Después de someter al pueblo por más de medio siglo a rigurosas restricciones y a un sistema de controles totalitarios, con absoluta pérdida de las libertades políticas y económicas, el envejecido y anacrónico castrismo, más lejos de una revolución que en los peores tiempos anteriores a su llegada al poder, ha abierto algunas rendijas para permitirle a los cubanos tener conucos en sus patios, barberías, salones de belleza y pulperías propios y destartalados vehículos milagrosamente útiles todavía, gracias al ingenio que el régimen no pudo quitarle al cubano.
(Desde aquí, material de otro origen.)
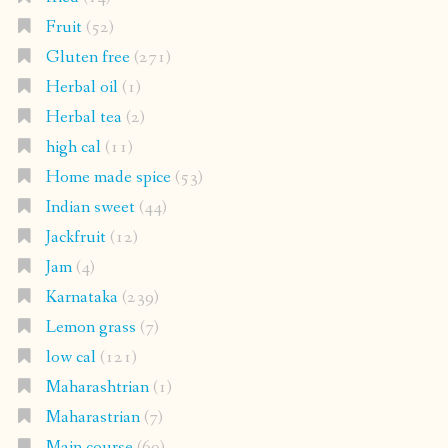
Fruit
(52)
Gluten free
(271)
Herbal oil
(1)
Herbal tea
(2)
high cal
(11)
Home made spice
(53)
Indian sweet
(44)
Jackfruit
(12)
Jam
(4)
Karnataka
(239)
Lemon grass
(7)
low cal
(121)
Maharashtrian
(1)
Maharastrian
(7)
Main course
(69)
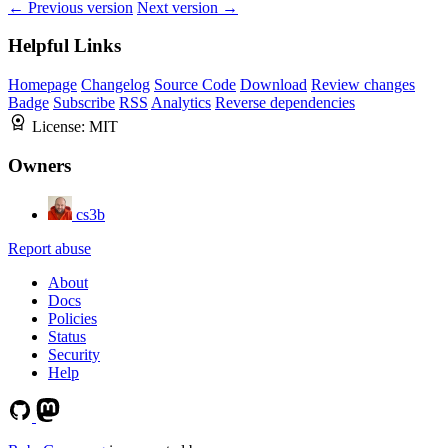
← Previous version
Next version →
Helpful Links
Homepage
Changelog
Source Code
Download
Review changes
Badge
Subscribe
RSS
Analytics
Reverse dependencies
License:
MIT
Owners
cs3b
Report abuse
About
Docs
Policies
Status
Security
Help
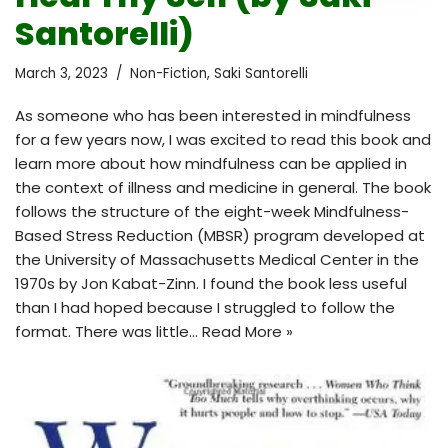
Santorelli)
March 3, 2023
Non-Fiction
,
Saki Santorelli
As someone who has been interested in mindfulness
for a few years now, I was excited to read this book and
learn more about how mindfulness can be applied in
the context of illness and medicine in general. The book
follows the structure of the eight-week Mindfulness-
Based Stress Reduction (MBSR) program developed at
the University of Massachusetts Medical Center in the
1970s by Jon Kabat-Zinn. I found the book less useful
than I had hoped because I struggled to follow the
format. There was little…
Read More »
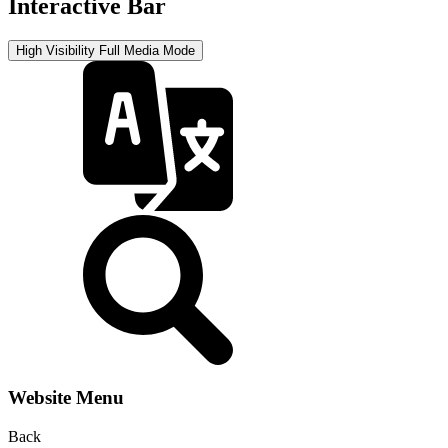
Interactive Bar
High Visibility
Full Media Mode
Website Menu
Back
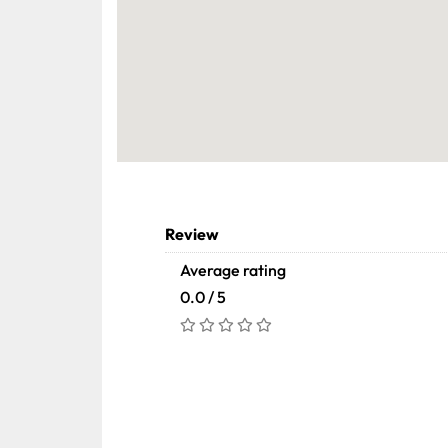
Review
Average rating
0.0 / 5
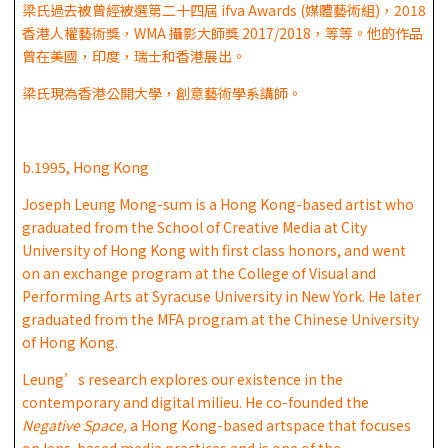
梁氏過去被曾經被選第二十四屆 ifva Awards (媒體藝術組)，2018
香港人權藝術獎，WMA 攝影大師獎 2017/2018，等等。他的作品
曾在美國，印度，瑞士和香港展出。
梁氏現為香港公開大學，創意藝術學系講師。
b.1995, Hong Kong
Joseph Leung Mong-sum is a Hong Kong-based artist who
graduated from the School of Creative Media at City
University of Hong Kong with first class honors, and went
on an exchange program at the College of Visual and
Performing Arts at Syracuse University in New York. He later
graduated from the MFA program at the Chinese University
of Hong Kong.
Leung’s research explores our existence in the
contemporary and digital milieu. He co-founded the
Negative Space,
a Hong Kong-based artspace that focuses
on lens-based media practices and is one of the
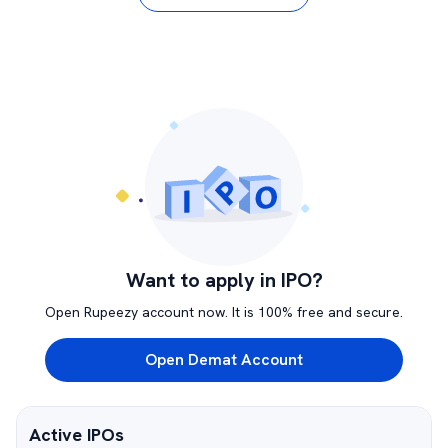
Want to apply in IPO?
Open Rupeezy account now. It is 100% free and secure.
Open Demat Account
Active IPOs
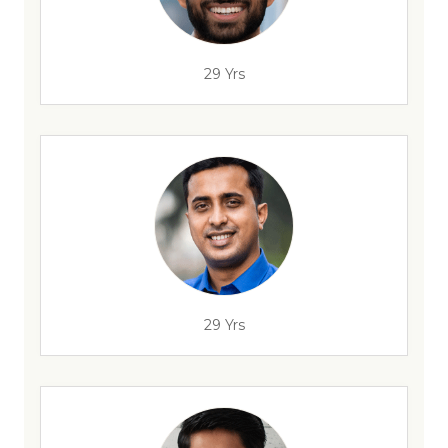
29 Yrs
29 Yrs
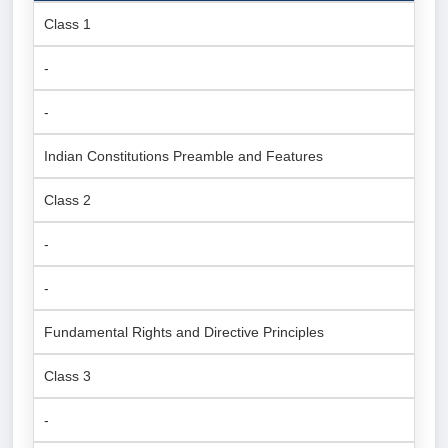
Class 1
-
-
Indian Constitutions Preamble and Features
Class 2
-
-
Fundamental Rights and Directive Principles
Class 3
-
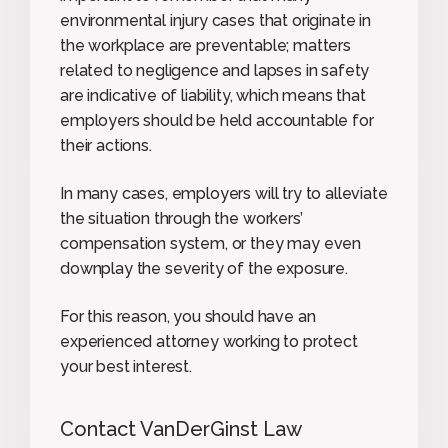
environmental injury cases that originate in
the workplace are preventable; matters
related to negligence and lapses in safety
are indicative of liability, which means that
employers should be held accountable for
their actions.
In many cases, employers will try to alleviate
the situation through the workers’
compensation system, or they may even
downplay the severity of the exposure.
For this reason, you should have an
experienced attorney working to protect
your best interest.
Contact VanDerGinst Law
En otras palabras, permitir a medias, gota a gota, lo que le quitó a partir del 1959.
Cerrados por simbolizar la decadencia del capitalismo, los Castro se embarcan ahora en la construcción presurosa de campos de golf, para hacer más atractivo el turismo, una actividad que la revolución pasó en la década de los sesenta por las armas, de la misma manera sumaria con la que salió de sus opositores y disidentes.
Las tímidas correcciones con las que Raúl, el octogenario heredero de su hermano Fidel, intenta superar sus errores de cinco décadas y media, no serán suficientes para aliviar los sufrimientos del pueblo cubano y mucho menos para reivindicar una revolución que cada día se hace más obsoleta y cruel, ensañándose sobre indefensas mujeres de blanco y temerosa de toda señal de desaprobación, sea en el coraje de una bloguera, en un poema inofensivo o en un grito de libertad producto de la desesperación de hombres y mujeres libres que llenan sus cárceles y el exilio. Pensar que todavía, después de medio siglo de fracasos, se denigre a los opositores llamándoles “gusanos” y que supuestos líderes democráticos dominicanos la promuevan como un modelo a seguir, no sólo ofende e irrita, sino que inspira un fuerte sentimiento de pena y dolor, por saber de antemano que los Castro no pagarán el precio de su crimen.